Repeat the listing verbatim. Drop any pictures.

**DATA SECTION**
==========
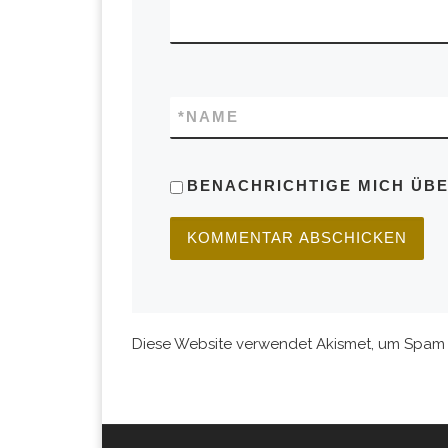
*
NAME
BENACHRICHTIGE MICH ÜBER
Diese Website verwendet Akismet, um Spam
==========
**RESULT OF THE EXERCISE**
*
NAME
BENACHRICHTIGE MICH ÜBER
Diese Website verwendet Akismet, um Spam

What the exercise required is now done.